C'est la légalisation de l'euthanasie. Un sujet extrêmement sensible qui je sais probablement même dans cette salle et cette pièce dividera. On a tous d'une manière ou d'une autre été confronté et moi la première à ce sujet de la fin de vie et à la détresse ou l'impuissance qu'on peut ressentir devant la douleur ou devant l'envie de mort.

On nous dit ça n'est qu'une liberté supplémentaire. Pourquoi vous y opposez ? Ça vous enlève rien à vous.

Quelle est la liberté réelle de ces personnes en fin de vie vulnérable incurable pour le moment ? Parce que ça c'est la première étape, sachez-le. C'est comme ça qu'on nous fait avaler la pilule.
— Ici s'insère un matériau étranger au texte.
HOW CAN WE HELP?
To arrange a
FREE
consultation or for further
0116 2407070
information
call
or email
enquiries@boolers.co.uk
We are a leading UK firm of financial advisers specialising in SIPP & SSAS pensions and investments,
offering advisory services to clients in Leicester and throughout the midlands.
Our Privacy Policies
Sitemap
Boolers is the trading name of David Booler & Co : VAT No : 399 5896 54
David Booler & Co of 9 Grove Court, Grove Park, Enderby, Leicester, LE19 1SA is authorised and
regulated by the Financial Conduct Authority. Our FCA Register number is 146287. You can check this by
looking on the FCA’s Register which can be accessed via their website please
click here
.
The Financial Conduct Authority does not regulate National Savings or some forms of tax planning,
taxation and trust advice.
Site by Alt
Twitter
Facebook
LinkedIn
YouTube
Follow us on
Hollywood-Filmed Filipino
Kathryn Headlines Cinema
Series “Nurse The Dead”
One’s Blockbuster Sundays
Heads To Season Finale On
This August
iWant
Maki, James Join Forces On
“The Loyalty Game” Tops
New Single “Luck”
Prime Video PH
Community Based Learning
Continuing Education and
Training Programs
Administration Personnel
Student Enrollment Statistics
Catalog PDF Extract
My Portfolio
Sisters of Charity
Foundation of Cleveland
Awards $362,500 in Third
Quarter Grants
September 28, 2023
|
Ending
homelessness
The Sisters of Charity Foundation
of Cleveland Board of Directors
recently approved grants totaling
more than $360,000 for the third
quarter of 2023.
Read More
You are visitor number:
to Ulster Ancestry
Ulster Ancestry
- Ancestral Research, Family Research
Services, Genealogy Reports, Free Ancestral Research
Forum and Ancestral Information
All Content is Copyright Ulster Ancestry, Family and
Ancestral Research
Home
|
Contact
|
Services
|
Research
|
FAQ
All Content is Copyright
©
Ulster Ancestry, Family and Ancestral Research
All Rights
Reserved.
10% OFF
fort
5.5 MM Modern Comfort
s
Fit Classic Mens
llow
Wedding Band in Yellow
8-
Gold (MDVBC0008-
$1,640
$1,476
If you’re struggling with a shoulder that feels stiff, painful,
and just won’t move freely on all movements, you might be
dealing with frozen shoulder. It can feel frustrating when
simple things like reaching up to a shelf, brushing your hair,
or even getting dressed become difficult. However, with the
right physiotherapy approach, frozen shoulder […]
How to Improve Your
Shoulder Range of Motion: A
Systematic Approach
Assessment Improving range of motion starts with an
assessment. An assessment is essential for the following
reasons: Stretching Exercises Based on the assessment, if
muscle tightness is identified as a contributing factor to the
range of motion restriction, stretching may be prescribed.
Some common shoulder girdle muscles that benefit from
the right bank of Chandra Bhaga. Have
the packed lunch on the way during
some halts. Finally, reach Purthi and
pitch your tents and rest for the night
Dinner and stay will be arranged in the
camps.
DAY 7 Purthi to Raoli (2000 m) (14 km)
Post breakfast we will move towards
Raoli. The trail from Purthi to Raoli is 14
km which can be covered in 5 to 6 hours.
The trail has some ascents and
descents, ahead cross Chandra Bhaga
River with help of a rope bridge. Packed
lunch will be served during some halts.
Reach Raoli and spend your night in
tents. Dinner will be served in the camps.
Mais dans tous les pays où l'euthanasie a été légalisé, évidemment que ce cadre là n'a eu de cesse d'être élargi. Et aujourd'hui en Belgique, aux Pays-Bas, au Canada, c'est ouvert aux enfants, c'est ouvert aux handicapés, c'est ouvert aux malades psychiatriques, c'est ouvert aux dépressifs. Demain, des habitants de la Creuse qui auront factuellement le choix entre potentiellement souffrir à la fin de leur vie ou être piqué parce qu'il n'y a pas de troisème choix.

Quand on est dans un département, en l'occurrence la creuse comme 21 autres départements dans notre pays qui ne disposent pas de soins palliatifs, quand 50 % aujourd'hui des Français n'ont pas accès aux soins palliatifs, quand il y a 500 personnes par jour qui meurent et qui n'ont pas accès à ces soins palliatifs, quelle est la liberté qui s'exprime ? C'est que c'est [raclement de gorge] une loi pour les pauvres. C'est une loi pour les ruxaux.

Parce que les gens qui ont les moyens, ils vont aller en clinique privée, ils vont avoir accès d'une manière ou d'une autre au soins palliatifs. Ils ont des familles qui ont les moyens de pouvoir les accompagner, de pouvoir les soulager jusqu'au bout, de payer tous les soins supplémentaires de kinésithérapie, de voilà qui font que la fin sera évidemment moins douloureuse ou même un accompagnement psychologique ou un accompagnement moral. Mais en fait ceux qui vont demander la mort c'est ceux qui ont pas justement cette solution de soulagement.

Comment l'État peut mettre une telle énergie à vouloir légaliser la mort alors qu'il est déjà tellement défaillant dans la possibilité d'accompagner correctement sur le plan médical les plus vulnérables d'entre nous ? Ils culpabilisent de rester en vie parce que la loi leur permet de mourir et donc parce qu'ils souffrent d'être un poids financier ou moral pour leurs enfants, pour leurs petits-enfants, pour leurs frères et leurs sœurs, bah ils disent "Bah, je vais demander la mort parce que je serai une charge en moins." Mais vous vous rendez compte quelle société on est en train de mettre en place ?

Mais c'est l'État qui devrait avoir honte. C'est l'État qui devrait culpabiliser de pas accompagner correctement les gens. C'est pas nos petits vieux vulnérables [applaudissements] qui n'ont pas les moyens qui devraient culpabiliser de rester en vie.